The frightening packs of dogs in old-time Phoenix
Like most people, I love dogs. I grew up during the era where the control of dogs was changing, leash laws being enforced, that sort of thing. When I was a little kid, dogs roamed all over my neighborhood, sometimes attacking children, and no one thought anything about it. Nowadays, of course, dogs are more carefully controlled, and most parks even have little plastic bags which people use to pick up their doggie's doo-doo, and throw it in the trash. And children being attacked by dogs nowadays isn't just laughed off, like it was when my little brother was viciously attacked by a neighbor's dog in the 1970s. And while I'm young enough to have adapted to the more modern way of thinking about dogs, some people just a little older than me find all of this fuss to be just ridiculous. It certainly was different in old-time Phoenix, when dogs roamed in packs.

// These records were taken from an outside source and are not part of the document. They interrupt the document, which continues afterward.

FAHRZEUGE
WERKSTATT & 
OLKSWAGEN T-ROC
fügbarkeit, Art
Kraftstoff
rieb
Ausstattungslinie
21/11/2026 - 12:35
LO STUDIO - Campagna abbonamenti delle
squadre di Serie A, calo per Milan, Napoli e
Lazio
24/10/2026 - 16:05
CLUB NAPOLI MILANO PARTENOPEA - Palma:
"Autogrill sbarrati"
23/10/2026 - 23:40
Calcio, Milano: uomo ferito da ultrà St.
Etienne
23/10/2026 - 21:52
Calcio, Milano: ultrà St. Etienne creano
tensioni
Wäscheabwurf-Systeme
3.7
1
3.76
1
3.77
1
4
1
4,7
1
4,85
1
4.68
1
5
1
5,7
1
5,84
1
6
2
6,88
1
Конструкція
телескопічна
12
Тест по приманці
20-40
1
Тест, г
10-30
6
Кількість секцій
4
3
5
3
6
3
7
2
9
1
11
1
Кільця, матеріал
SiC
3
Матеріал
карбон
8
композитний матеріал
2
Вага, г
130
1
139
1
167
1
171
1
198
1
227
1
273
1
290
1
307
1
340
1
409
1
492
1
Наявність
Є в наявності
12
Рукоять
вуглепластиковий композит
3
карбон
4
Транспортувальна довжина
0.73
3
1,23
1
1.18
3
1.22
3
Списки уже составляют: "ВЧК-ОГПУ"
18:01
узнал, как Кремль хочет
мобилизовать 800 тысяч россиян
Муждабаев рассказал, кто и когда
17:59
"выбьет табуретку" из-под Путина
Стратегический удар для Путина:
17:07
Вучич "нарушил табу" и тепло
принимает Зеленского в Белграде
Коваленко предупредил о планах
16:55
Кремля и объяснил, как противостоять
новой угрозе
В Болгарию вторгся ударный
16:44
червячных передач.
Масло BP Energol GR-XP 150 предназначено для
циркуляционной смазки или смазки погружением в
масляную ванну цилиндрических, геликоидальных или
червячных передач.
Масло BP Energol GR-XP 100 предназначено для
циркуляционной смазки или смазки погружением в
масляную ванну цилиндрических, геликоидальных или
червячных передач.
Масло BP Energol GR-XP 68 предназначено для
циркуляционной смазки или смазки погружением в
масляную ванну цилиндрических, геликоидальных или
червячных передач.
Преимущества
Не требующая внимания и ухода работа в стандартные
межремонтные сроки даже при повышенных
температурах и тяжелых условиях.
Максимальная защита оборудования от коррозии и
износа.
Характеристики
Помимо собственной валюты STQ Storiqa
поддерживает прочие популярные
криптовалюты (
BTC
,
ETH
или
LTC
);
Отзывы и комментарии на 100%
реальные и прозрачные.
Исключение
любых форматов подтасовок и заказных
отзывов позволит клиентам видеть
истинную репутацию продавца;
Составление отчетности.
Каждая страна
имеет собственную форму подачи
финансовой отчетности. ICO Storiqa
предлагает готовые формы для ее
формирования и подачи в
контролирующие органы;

Time-travel with me and let's walk around Phoenix when it only had dirt streets, let's say 1899. Of course there wouldn't be any cars yet, but there would be plenty of horses, and plenty of dogs, some of which were family pets that went home after roaming around, some of which were feral, roaming the streets looking for food, and behaving like any other type of canine pack animal, attacking other animals, and sometimes people, especially children.
Something that was done regularly, and which would horrify us modern dog-lovers, was the regular shooting of dogs on the city streets. Of course, there was a lot of shooting of animals in and around Phoenix, including jackrabbits, and coyotes. And if you're like me, growing up with images of cute little cartoon animals, this seems barbaric. But the people of Phoenix did it, and there was a reason - these animals were not only vicious, and dirty, they carried disease.
Thank you for visiting old-time Phoenix with me, and I'm do glad to be back in the 21st Century, with my dachshund, safe at home. I think I'll go give her a doggie treat!
Image at the top of this post: Looking east over 1st Avenue between Washington and Jefferson in 1899, Phoenix, Arizona.